▸ **Extracted information**
■ ■ ■ ■ ■ ■ ■

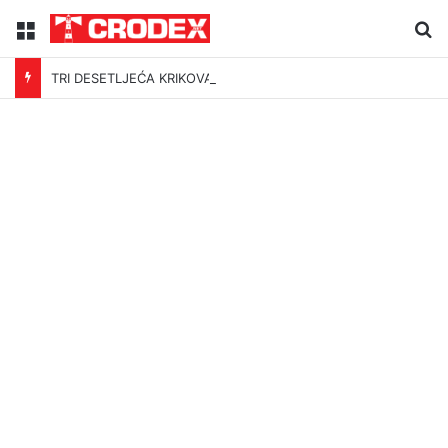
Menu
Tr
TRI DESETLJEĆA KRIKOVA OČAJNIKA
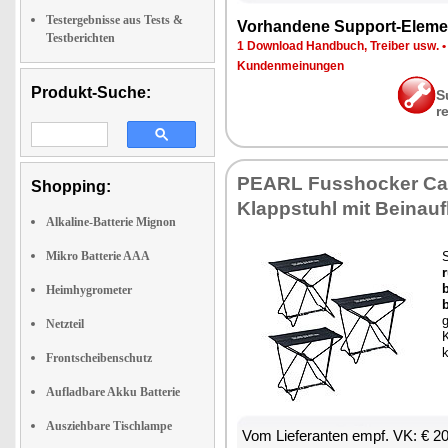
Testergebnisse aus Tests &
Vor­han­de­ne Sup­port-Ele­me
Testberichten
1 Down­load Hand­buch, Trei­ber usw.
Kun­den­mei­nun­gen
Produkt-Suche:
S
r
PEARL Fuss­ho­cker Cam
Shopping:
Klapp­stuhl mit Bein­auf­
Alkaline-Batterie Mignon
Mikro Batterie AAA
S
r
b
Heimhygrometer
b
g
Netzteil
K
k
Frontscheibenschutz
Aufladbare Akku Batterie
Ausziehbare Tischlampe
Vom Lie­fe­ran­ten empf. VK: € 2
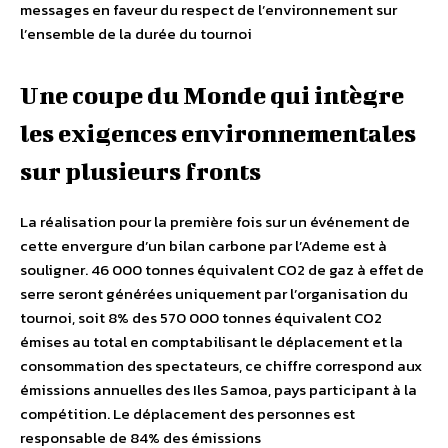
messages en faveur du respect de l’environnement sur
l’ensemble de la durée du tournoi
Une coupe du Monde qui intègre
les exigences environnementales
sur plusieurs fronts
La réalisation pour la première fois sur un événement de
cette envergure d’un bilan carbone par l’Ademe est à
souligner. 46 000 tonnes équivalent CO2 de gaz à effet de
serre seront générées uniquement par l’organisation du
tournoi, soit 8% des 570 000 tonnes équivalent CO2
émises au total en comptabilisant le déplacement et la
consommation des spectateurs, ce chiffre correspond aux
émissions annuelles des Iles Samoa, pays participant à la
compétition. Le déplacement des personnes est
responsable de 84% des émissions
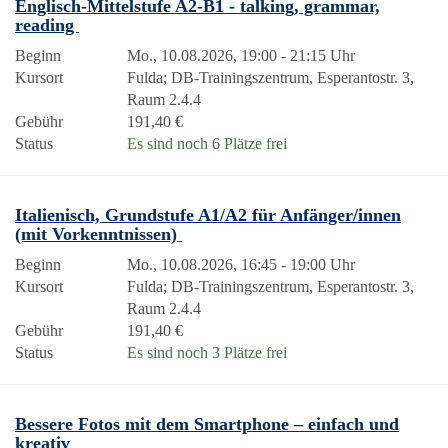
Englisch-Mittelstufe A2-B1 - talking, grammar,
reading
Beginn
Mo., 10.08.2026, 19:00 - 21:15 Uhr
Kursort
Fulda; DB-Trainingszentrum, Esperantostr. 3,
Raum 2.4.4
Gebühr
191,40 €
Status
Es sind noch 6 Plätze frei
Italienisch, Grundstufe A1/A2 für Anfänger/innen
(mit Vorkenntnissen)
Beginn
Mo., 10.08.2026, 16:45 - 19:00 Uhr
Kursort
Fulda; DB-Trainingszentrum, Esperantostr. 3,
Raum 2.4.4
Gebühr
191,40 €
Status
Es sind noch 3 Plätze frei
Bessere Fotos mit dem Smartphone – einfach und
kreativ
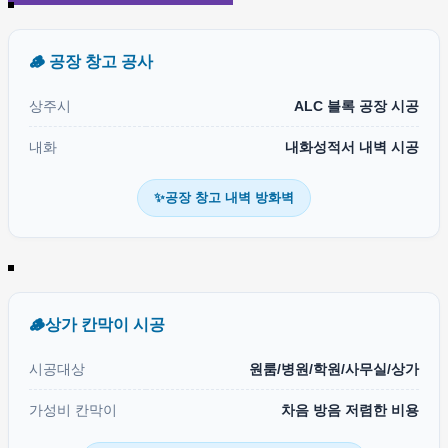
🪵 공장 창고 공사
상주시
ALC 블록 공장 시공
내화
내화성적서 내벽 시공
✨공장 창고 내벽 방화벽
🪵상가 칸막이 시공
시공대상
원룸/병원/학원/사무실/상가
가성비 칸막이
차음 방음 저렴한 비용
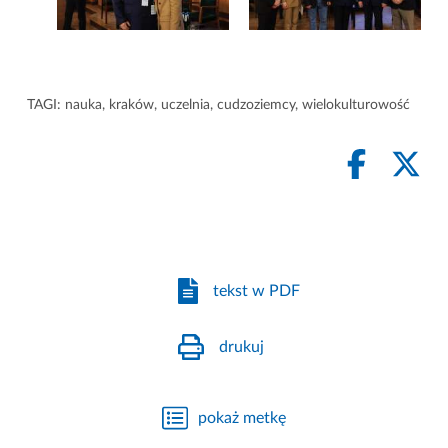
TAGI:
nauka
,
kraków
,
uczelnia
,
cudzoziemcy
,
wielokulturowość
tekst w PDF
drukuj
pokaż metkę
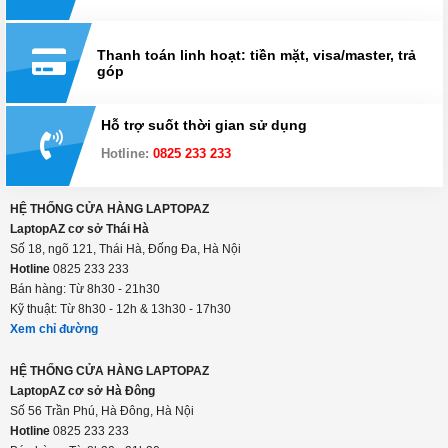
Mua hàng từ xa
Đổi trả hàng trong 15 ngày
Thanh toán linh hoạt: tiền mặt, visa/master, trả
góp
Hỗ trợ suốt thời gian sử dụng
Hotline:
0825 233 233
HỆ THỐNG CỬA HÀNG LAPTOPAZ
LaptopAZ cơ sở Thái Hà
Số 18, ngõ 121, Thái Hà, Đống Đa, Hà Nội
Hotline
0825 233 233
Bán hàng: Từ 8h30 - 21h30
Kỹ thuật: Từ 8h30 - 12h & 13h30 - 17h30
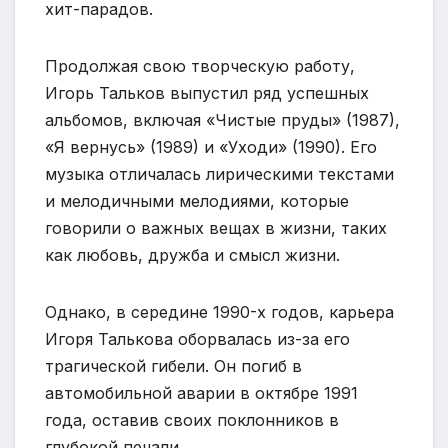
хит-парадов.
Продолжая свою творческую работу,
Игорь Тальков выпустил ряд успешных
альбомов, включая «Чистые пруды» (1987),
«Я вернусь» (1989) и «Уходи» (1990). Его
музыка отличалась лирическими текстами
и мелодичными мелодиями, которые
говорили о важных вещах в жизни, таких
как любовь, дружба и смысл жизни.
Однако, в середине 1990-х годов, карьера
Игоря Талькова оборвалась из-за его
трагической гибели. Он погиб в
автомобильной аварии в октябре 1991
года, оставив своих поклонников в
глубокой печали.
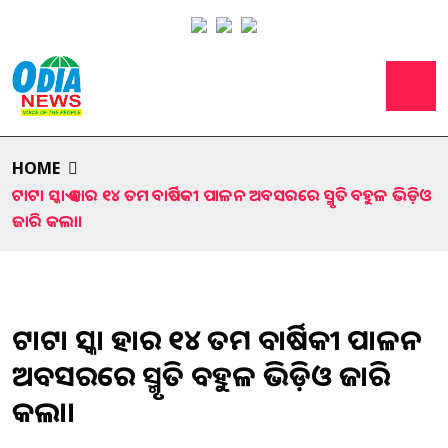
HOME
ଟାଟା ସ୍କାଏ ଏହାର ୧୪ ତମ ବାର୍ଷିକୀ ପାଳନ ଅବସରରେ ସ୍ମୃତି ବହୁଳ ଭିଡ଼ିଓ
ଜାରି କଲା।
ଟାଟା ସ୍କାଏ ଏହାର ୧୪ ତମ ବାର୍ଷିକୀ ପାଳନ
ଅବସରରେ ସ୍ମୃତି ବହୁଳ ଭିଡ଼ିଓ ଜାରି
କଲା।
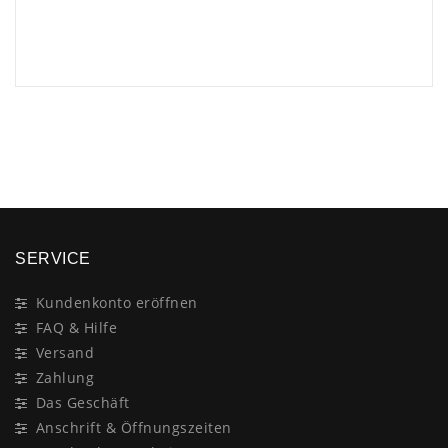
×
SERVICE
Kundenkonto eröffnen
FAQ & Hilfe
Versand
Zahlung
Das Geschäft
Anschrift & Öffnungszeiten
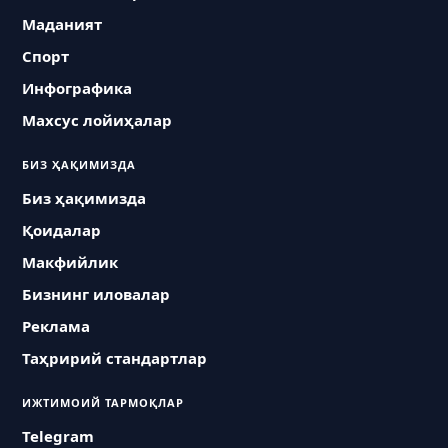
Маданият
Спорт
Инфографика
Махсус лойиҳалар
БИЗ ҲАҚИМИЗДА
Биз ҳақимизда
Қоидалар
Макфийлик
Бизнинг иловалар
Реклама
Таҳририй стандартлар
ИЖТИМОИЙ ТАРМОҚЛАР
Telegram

■ ■ ■ ■ ■ ■ ■

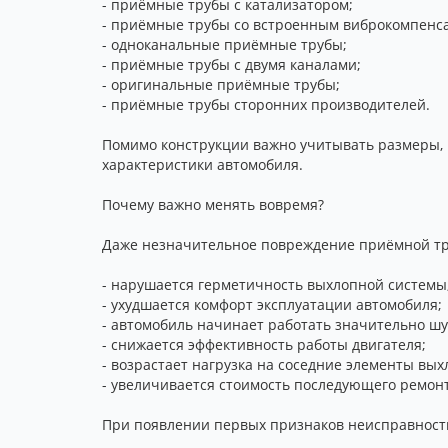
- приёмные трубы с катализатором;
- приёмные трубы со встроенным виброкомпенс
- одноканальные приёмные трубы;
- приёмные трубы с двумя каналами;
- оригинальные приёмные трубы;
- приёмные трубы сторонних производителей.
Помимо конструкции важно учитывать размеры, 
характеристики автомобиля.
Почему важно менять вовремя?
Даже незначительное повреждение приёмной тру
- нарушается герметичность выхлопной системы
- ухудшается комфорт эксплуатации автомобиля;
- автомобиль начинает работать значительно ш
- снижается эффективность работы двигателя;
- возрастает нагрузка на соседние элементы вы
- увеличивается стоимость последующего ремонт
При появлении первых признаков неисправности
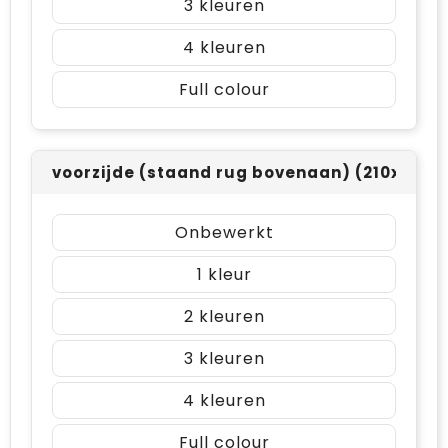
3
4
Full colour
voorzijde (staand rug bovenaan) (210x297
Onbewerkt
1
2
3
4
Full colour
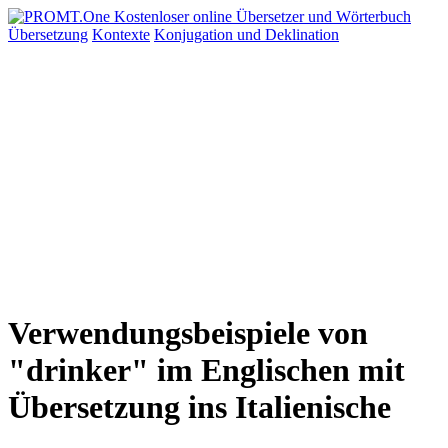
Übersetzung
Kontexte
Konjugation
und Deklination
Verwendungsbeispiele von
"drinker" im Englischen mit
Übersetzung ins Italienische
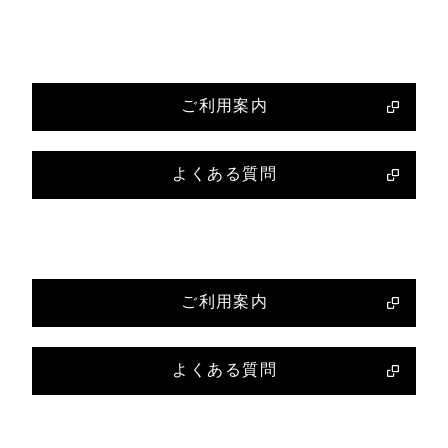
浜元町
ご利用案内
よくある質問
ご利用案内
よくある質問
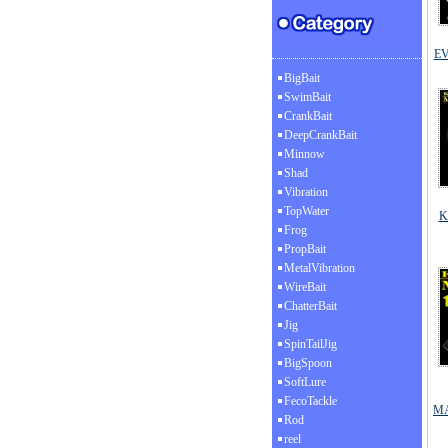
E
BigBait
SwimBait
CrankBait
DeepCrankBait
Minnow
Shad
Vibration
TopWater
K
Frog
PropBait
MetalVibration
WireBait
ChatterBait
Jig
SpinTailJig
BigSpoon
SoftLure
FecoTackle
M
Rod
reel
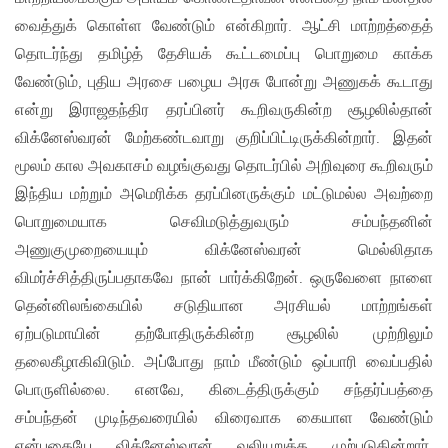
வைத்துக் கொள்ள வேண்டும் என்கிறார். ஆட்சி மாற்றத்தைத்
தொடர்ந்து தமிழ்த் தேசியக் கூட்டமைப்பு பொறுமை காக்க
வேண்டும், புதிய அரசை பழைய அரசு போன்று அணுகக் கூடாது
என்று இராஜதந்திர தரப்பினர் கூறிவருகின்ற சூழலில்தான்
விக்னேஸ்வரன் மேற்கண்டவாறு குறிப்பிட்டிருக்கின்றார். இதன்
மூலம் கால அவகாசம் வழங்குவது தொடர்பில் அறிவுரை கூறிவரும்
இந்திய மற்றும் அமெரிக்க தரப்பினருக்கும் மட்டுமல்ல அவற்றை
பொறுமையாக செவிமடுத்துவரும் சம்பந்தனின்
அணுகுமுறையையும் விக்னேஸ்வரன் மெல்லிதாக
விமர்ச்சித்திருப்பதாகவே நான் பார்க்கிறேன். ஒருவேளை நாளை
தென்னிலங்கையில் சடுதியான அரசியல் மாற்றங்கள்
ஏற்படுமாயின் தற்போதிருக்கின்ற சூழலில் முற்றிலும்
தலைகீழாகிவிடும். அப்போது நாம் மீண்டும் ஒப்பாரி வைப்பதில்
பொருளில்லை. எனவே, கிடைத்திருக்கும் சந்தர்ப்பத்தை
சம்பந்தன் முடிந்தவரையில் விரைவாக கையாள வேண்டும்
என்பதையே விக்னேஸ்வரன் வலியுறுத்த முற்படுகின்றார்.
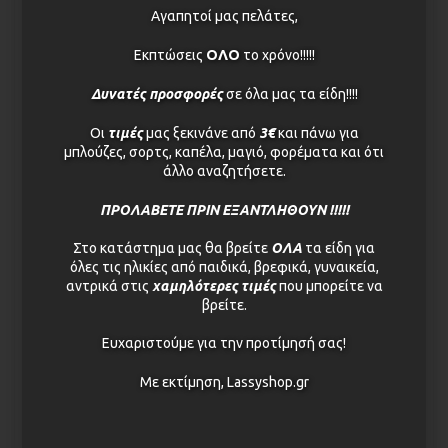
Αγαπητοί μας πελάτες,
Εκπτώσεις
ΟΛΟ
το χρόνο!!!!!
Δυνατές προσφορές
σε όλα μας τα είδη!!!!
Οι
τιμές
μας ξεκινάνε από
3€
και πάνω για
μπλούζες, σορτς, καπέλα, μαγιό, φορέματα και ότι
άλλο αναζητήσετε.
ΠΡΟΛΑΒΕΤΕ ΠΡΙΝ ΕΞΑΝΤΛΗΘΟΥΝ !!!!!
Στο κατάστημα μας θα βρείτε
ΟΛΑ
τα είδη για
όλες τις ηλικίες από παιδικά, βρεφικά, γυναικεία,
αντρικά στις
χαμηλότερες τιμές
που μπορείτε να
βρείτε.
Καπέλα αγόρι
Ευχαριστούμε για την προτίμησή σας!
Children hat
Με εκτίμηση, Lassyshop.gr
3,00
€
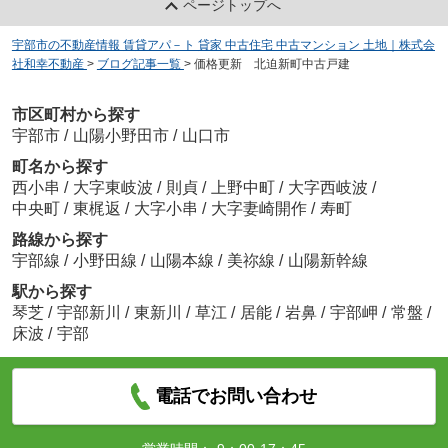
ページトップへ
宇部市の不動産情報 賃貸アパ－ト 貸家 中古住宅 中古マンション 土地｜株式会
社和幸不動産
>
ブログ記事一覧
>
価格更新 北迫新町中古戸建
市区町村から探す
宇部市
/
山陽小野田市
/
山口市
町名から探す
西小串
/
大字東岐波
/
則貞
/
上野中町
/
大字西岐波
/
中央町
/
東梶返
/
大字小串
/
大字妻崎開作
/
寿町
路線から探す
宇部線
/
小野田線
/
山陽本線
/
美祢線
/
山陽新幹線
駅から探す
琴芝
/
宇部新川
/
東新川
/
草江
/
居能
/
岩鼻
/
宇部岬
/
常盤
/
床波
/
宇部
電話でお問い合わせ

■ ■ ■ ■ ■ ■ ■

▸ **What is required**
Each line of the data that contains "автомобиля" belongs in the answer.

▸ **Answer for this exercise**
характеристики автомобиля.
- ухудшается комфорт эксплуатации автомобиля;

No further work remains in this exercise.